▶ _Activity_:
Give the entries again, exactly as they stand.

* * *

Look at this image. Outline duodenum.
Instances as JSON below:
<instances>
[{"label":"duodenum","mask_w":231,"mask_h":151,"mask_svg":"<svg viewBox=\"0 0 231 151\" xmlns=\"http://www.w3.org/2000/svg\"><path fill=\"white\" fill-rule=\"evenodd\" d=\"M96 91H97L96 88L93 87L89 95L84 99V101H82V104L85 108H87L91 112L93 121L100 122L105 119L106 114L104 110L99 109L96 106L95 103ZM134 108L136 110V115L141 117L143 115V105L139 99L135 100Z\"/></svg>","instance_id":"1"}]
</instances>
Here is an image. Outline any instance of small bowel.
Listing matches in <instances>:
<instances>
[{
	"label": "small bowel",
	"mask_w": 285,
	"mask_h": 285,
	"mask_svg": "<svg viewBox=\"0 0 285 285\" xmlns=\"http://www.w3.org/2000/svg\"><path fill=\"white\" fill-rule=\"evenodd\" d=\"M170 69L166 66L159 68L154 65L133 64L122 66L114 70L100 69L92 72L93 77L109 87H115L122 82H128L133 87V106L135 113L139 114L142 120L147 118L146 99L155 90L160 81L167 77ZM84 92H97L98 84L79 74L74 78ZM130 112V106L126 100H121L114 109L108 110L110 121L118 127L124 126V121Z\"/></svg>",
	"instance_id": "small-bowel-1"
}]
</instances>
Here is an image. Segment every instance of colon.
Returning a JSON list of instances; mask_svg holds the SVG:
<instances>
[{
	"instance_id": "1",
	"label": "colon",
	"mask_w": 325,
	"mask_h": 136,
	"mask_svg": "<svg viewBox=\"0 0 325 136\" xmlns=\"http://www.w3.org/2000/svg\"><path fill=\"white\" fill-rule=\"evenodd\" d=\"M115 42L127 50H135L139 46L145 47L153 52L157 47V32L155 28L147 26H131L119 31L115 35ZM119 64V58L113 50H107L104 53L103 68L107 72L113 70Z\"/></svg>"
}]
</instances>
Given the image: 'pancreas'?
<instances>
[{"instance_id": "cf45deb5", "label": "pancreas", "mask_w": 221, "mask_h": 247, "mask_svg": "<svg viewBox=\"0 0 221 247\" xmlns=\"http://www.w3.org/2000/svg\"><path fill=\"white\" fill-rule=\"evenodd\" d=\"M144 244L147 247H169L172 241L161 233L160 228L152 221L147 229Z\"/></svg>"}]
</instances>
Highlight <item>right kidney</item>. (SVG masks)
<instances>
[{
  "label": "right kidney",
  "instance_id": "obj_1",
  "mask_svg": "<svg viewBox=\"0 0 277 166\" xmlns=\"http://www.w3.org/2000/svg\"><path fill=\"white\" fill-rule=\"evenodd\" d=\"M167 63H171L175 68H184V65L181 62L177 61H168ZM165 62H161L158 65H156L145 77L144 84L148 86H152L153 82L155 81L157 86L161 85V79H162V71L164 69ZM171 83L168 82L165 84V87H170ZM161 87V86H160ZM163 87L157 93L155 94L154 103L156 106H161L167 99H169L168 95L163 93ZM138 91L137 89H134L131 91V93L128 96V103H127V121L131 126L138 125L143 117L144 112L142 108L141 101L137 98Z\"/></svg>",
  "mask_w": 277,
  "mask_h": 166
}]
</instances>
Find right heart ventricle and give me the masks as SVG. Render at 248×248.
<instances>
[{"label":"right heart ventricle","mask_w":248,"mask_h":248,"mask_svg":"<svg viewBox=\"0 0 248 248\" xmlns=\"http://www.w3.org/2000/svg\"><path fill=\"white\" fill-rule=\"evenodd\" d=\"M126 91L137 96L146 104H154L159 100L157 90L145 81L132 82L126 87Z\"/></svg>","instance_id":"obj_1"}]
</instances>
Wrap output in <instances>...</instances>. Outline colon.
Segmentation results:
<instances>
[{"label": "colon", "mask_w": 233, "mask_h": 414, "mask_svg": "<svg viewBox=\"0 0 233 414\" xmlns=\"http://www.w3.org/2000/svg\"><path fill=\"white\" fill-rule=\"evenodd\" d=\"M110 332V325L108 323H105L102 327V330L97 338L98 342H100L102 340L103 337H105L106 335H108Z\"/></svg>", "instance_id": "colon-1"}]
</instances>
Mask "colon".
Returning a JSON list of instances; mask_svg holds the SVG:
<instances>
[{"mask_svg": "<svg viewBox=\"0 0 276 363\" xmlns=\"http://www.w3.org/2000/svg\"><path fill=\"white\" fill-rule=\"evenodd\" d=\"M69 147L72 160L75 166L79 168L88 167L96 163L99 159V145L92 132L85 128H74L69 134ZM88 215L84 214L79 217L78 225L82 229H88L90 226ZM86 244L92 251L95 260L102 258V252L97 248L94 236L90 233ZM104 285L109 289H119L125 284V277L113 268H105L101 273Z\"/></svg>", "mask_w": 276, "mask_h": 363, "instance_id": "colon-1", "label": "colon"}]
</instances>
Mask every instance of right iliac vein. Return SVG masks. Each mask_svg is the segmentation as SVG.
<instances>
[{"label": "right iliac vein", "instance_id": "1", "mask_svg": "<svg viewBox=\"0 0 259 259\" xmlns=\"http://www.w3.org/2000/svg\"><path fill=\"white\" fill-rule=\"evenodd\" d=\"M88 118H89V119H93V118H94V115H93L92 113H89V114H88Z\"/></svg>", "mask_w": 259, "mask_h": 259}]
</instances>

* * *

▶ _Answer space_:
Look at this image. Outline duodenum.
Instances as JSON below:
<instances>
[{"label":"duodenum","mask_w":231,"mask_h":151,"mask_svg":"<svg viewBox=\"0 0 231 151\" xmlns=\"http://www.w3.org/2000/svg\"><path fill=\"white\" fill-rule=\"evenodd\" d=\"M96 91H97L96 88L93 87L89 95L84 99V101H82V104L85 108H87L91 112L93 121L100 122L105 119L106 114L104 110L99 109L96 106L95 103ZM134 108L136 110V115L141 117L143 115V105L139 99L135 100Z\"/></svg>","instance_id":"1"}]
</instances>
Here is an image. Outline any instance of small bowel.
Listing matches in <instances>:
<instances>
[{
	"label": "small bowel",
	"mask_w": 285,
	"mask_h": 285,
	"mask_svg": "<svg viewBox=\"0 0 285 285\" xmlns=\"http://www.w3.org/2000/svg\"><path fill=\"white\" fill-rule=\"evenodd\" d=\"M170 69L166 66L159 68L154 65L133 64L122 66L114 70L100 69L92 72L93 77L109 87H115L122 82H128L133 87V106L135 113L139 114L142 120L147 118L146 99L155 90L160 81L167 77ZM84 92H97L98 84L79 74L74 78ZM130 112V106L126 100H121L114 109L108 110L110 121L118 127L124 126V121Z\"/></svg>",
	"instance_id": "small-bowel-1"
}]
</instances>
Here is an image. Segment every instance of colon.
Returning a JSON list of instances; mask_svg holds the SVG:
<instances>
[{
	"instance_id": "1",
	"label": "colon",
	"mask_w": 325,
	"mask_h": 136,
	"mask_svg": "<svg viewBox=\"0 0 325 136\" xmlns=\"http://www.w3.org/2000/svg\"><path fill=\"white\" fill-rule=\"evenodd\" d=\"M115 42L127 50H135L139 46L145 47L153 52L157 47V32L155 28L147 26H131L119 31L115 35ZM119 64V58L113 50H107L104 53L103 68L107 72L113 70Z\"/></svg>"
}]
</instances>
Given the image: 'pancreas'?
<instances>
[{"instance_id": "cf45deb5", "label": "pancreas", "mask_w": 221, "mask_h": 247, "mask_svg": "<svg viewBox=\"0 0 221 247\" xmlns=\"http://www.w3.org/2000/svg\"><path fill=\"white\" fill-rule=\"evenodd\" d=\"M144 244L147 247H169L172 241L161 233L160 228L152 221L147 229Z\"/></svg>"}]
</instances>
Highlight <item>right kidney</item>. (SVG masks)
<instances>
[{
  "label": "right kidney",
  "instance_id": "obj_1",
  "mask_svg": "<svg viewBox=\"0 0 277 166\" xmlns=\"http://www.w3.org/2000/svg\"><path fill=\"white\" fill-rule=\"evenodd\" d=\"M167 63H171L175 68H184V65L181 62L177 61H168ZM165 62H161L158 65H156L145 77L144 84L148 86H152L153 82L155 81L157 86L161 85V79H162V71L164 69ZM171 83L168 82L165 84V87H170ZM161 87V86H160ZM163 87L157 93L155 94L154 103L156 106H161L167 99H169L168 95L163 93ZM138 91L137 89H134L131 91V93L128 96V103H127V121L131 126L138 125L143 117L144 112L142 108L141 101L137 98Z\"/></svg>",
  "mask_w": 277,
  "mask_h": 166
}]
</instances>
Find right heart ventricle and give me the masks as SVG. Render at 248×248.
<instances>
[{"label":"right heart ventricle","mask_w":248,"mask_h":248,"mask_svg":"<svg viewBox=\"0 0 248 248\" xmlns=\"http://www.w3.org/2000/svg\"><path fill=\"white\" fill-rule=\"evenodd\" d=\"M126 91L137 96L146 104H154L159 100L157 90L145 81L132 82L126 87Z\"/></svg>","instance_id":"obj_1"}]
</instances>
Wrap output in <instances>...</instances>. Outline colon.
Segmentation results:
<instances>
[{"label": "colon", "mask_w": 233, "mask_h": 414, "mask_svg": "<svg viewBox=\"0 0 233 414\" xmlns=\"http://www.w3.org/2000/svg\"><path fill=\"white\" fill-rule=\"evenodd\" d=\"M110 332V325L108 323H105L102 327V330L97 338L98 342H100L102 340L103 337H105L106 335H108Z\"/></svg>", "instance_id": "colon-1"}]
</instances>
Mask "colon".
Returning a JSON list of instances; mask_svg holds the SVG:
<instances>
[{"mask_svg": "<svg viewBox=\"0 0 276 363\" xmlns=\"http://www.w3.org/2000/svg\"><path fill=\"white\" fill-rule=\"evenodd\" d=\"M69 147L72 160L75 166L79 168L88 167L96 163L99 159V145L92 132L85 128H74L69 134ZM88 215L84 214L79 217L78 225L82 229H88L90 226ZM86 244L92 251L95 260L102 258V252L97 248L94 236L90 233ZM104 285L109 289H119L125 284V277L113 268H105L101 273Z\"/></svg>", "mask_w": 276, "mask_h": 363, "instance_id": "colon-1", "label": "colon"}]
</instances>
Mask every instance of right iliac vein. Return SVG masks. Each mask_svg is the segmentation as SVG.
<instances>
[{"label": "right iliac vein", "instance_id": "1", "mask_svg": "<svg viewBox=\"0 0 259 259\" xmlns=\"http://www.w3.org/2000/svg\"><path fill=\"white\" fill-rule=\"evenodd\" d=\"M88 118H89V119H93V118H94V115H93L92 113H89V114H88Z\"/></svg>", "mask_w": 259, "mask_h": 259}]
</instances>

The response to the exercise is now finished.